В такую ночь было так легко поверить в то, что невозможное возможно, что стоит только тебе захотеть, и гулкая трель звонка разлетится по пустым комнатам дома, символизируя запоздалого гостя, того самого, что притащит грязь на ботинках, запах псов, дымного дома… и бесконечную радость от встречи. Лектер снова посмотрел на небесное светило и
задумался о том, что над Уиллом Грэмом сейчас висит та же самая луна.
***
Уилл смотрел в небо и медленно цедил виски, собаки тихо ворчали у камина, в трубе уныло поскуливал ветер. Все было так привычно, но… не совсем. Впервые за очень долгое время Грэму было зябко в собственном доме. Виски больше не грел его изнутри, взамен оседая в желудке расплавленным свинцом, а свет луны, щедро плещущийся в окно, заставлял кожу покрываться колкими мурашками. А ведь доктор Лектер мог бы сейчас смотреть ровно туда же… в небо.
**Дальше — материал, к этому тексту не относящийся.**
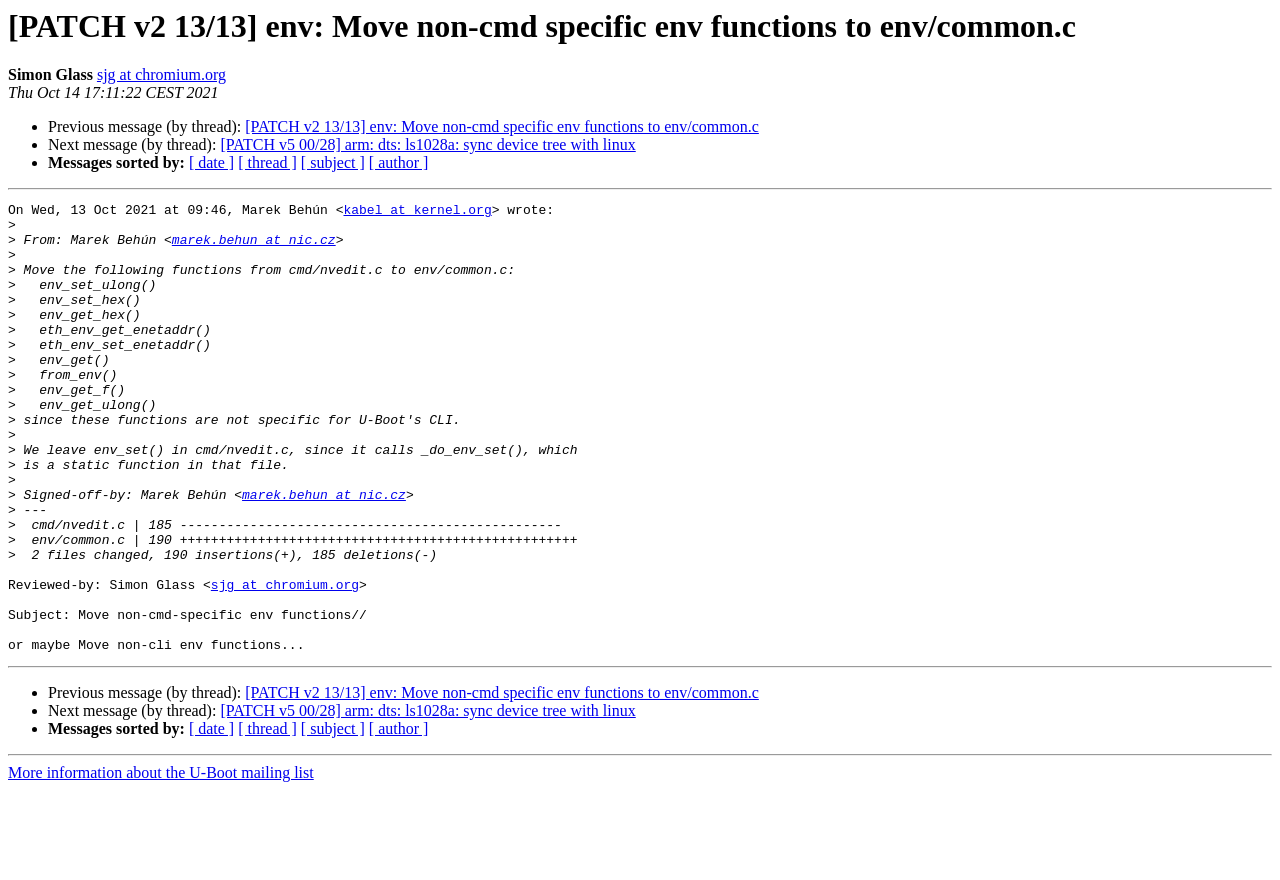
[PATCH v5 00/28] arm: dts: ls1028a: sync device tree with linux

Уилл и сам не заметил, как сунул руку в карман и достал телефон, сжимая его в кулаке. Стало немного теплее. Виски медленно перебирался из бутылки в желудок, и Грэм все беспокойнее вертел мобильник в руках, не в силах набраться смелости. Кто они друг другу в конце концов?
Психотерапевт и пациент?
Состоявшийся член общества и отъявленный неудачник?
Уважаемый доктор и нестабильный, не совсем настоящий агент ФБР?
Но виски потихоньку делал свое дело, внушая Уиллу уверенность и бесстрашие, и тот уже не просто крутил телефон в руках, а листал контакты — Беверли, Блум А., Джимми П., Джек, Зеллер и Др. Лектер… Беверли, Блум А…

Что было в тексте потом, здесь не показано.